▶ [Provided data]
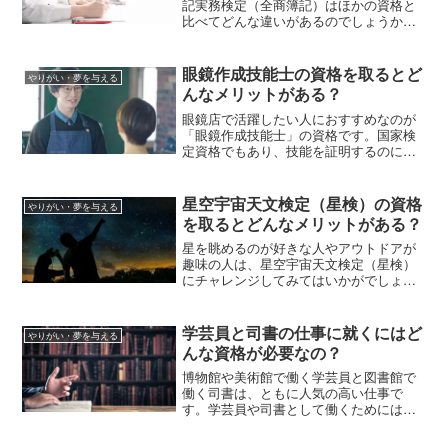
記実務検定（全商簿記）はほかの資格と
比べてどんな違いがあるのでしょうか。
この記事では、全商簿記の取得がおすす
めされる人、試験科目、受験費用、受験
資格などについて紹介します。
眼鏡作成技能士の資格を取るとど
やりがい・夢を与える
んなメリットがある？
眼鏡店で活躍したい人におすすめなのが
「眼鏡作成技能士」の資格です。国家検
定資格でもあり、技能を証明するのに役
立ちますが、資格取得までにどんな知識
やスキルが必要なのでしょう。受験資
格、受験費用などもあわせて紹介しま
星空宇宙天文検定（星検）の資格
やりがい・夢を与える
す。
を取るとどんなメリットがある？
星を眺めるのが好きな人やアウトドアが
趣味の人は、星空宇宙天文検定（星検）
にチャレンジしてみてはいかがでしょ
う？この記事では星検の1級～5級のレベ
ル目安、受験資格、受験費用などを解説
します。大人だけでなく子どもにもおす
学芸員と司書の仕事に就くにはど
やりがい・夢を与える
すめの資格ですので、ぜひチェックして
んな資格が必要なの？
くださいね。
博物館や美術館で働く学芸員と図書館で
働く司書は、ともに人気の高い仕事で
す。学芸員や司書として働くためには資
格取得が必須なのでしょうか。学芸員の
仕事内容や資格取得までの流れ、司書資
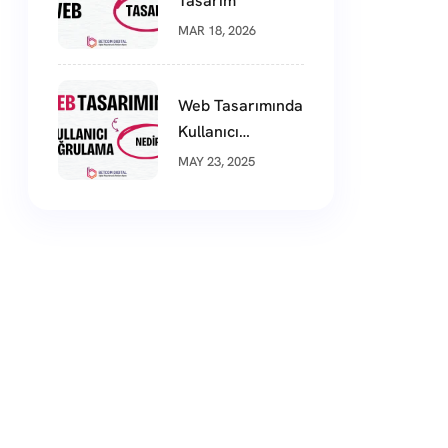
Tasarım
MAR 18, 2026
Web Tasarımında
Kullanıcı
Doğrulama
MAY 23, 2025
Nedir?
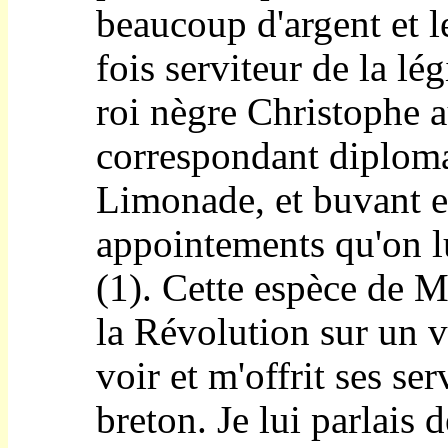
beaucoup d'argent et 
fois serviteur de la l
roi nègre Christophe a
correspondant diploma
Limonade, et buvant 
appointements qu'on lu
(1). Cette espèce de M.
la Révolution sur un 
voir et m'offrit ses ser
breton. Je lui parlais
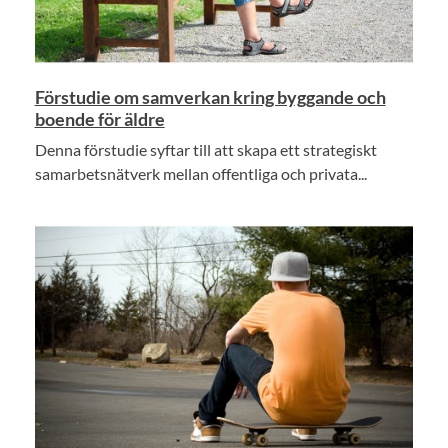
Förstudie om samverkan kring byggande och
boende för äldre
Denna förstudie syftar till att skapa ett strategiskt
samarbetsnätverk mellan offentliga och privata...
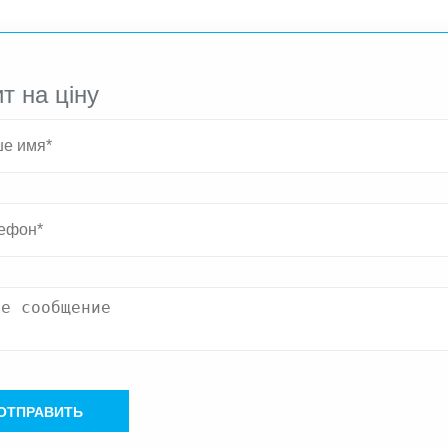
т на ціну
ОТПРАВИТЬ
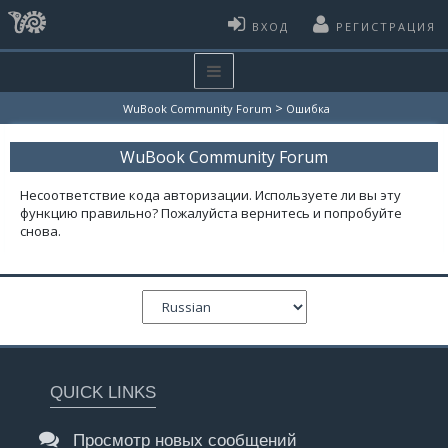
ВХОД
РЕГИСТРАЦИЯ
>
WuBook Community Forum
Ошибка
WuBook Community Forum
Несоответствие кода авторизации. Используете ли вы эту
функцию правильно? Пожалуйста вернитесь и попробуйте
снова.
QUICK LINKS
Просмотр новых сообщений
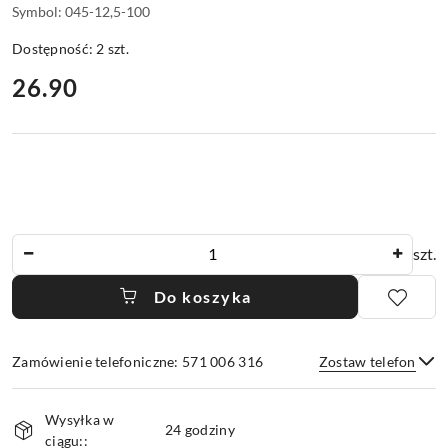
Symbol:
045-12,5-100
Dostępność:
2
szt.
cena:
26.90
Ilość
szt.
Do koszyka
Zamówienie telefoniczne: 571 006 316
Zostaw telefon
Dostępność
Wysyłka w
i
24 godziny
ciągu::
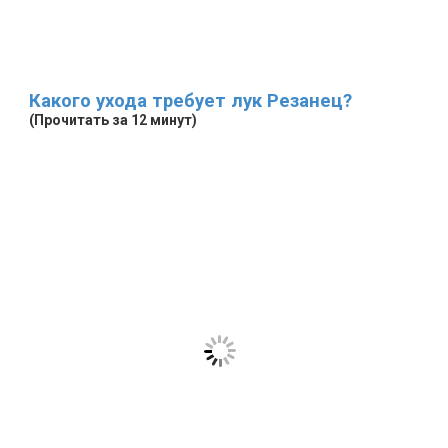
Какого ухода требует лук Резанец?
(Прочитать за 12 минут)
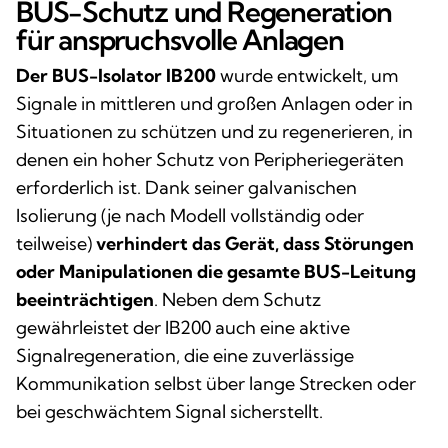
BUS-Schutz und Regeneration
für anspruchsvolle Anlagen
Der BUS-Isolator IB200
wurde entwickelt, um
Signale in mittleren und großen Anlagen oder in
Situationen zu schützen und zu regenerieren, in
denen ein hoher Schutz von Peripheriegeräten
erforderlich ist. Dank seiner galvanischen
Isolierung (je nach Modell vollständig oder
teilweise)
verhindert das Gerät, dass Störungen
oder Manipulationen die gesamte BUS-Leitung
beeinträchtigen
. Neben dem Schutz
gewährleistet der IB200 auch eine aktive
Signalregeneration, die eine zuverlässige
Kommunikation selbst über lange Strecken oder
bei geschwächtem Signal sicherstellt.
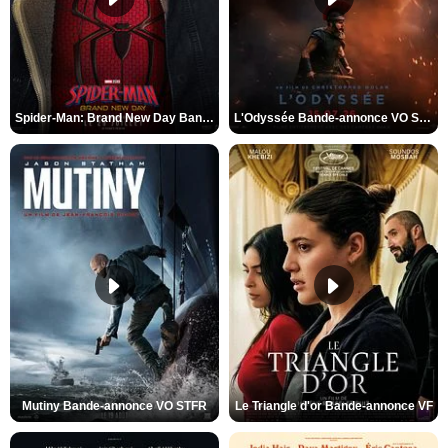
Spider-Man: Brand New Day Bande-annonce VO STFR
L'Odyssée Bande-annonce VO STFR
Mutiny Bande-annonce VO STFR
Le Triangle d'or Bande-annonce VF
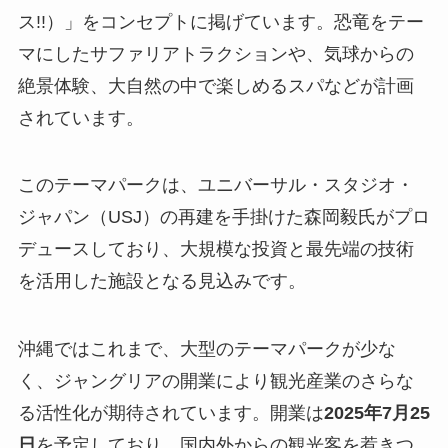
ス!!）」をコンセプトに掲げています。恐竜をテー
マにしたサファリアトラクションや、気球からの
絶景体験、大自然の中で楽しめるスパなどが計画
されています。
このテーマパークは、ユニバーサル・スタジオ・
ジャパン（USJ）の再建を手掛けた森岡毅氏がプロ
デュースしており、大規模な投資と最先端の技術
を活用した施設となる見込みです。
沖縄ではこれまで、大型のテーマパークが少な
く、ジャングリアの開業により観光産業のさらな
る活性化が期待されています。開業は
2025年7月25
日
を予定しており、国内外からの観光客を惹きつ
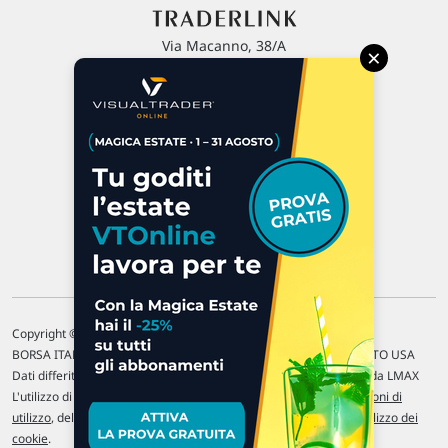
Via Macanno, 38/A
×
47923 Rimini
P.IVA 02 452 460 401
Chi siamo
Commenti e segnalazioni
Contattaci
Copyright © 1996-2026 Traderlink Italia s.r.l.
BORSA ITALIANA Quotazioni di borsa differite di 15 min. / MERCATO USA
Dati differiti di 15 min. (fonte Intrinio) / FOREX Quotazioni fornite da LMAX
L'utilizzo di questo sito implica l'accettazione delle nostre
Condizioni di
utilizzo
, del
Disclaimer MAR
, delle
Politiche sulla privacy
e dell'
Utilizzo dei
cookie
.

▶ [Aim of the exercise]
Copy the lines of the entries above that mention "annonce".

▶ [Response for this exercise]
Spider-Man: Brand New Day Bande-annonce VO STFR
L'Odyssée Bande-annonce VO STFR
Mutiny Bande-annonce VO STFR
Le Triangle d'or Bande-annonce VF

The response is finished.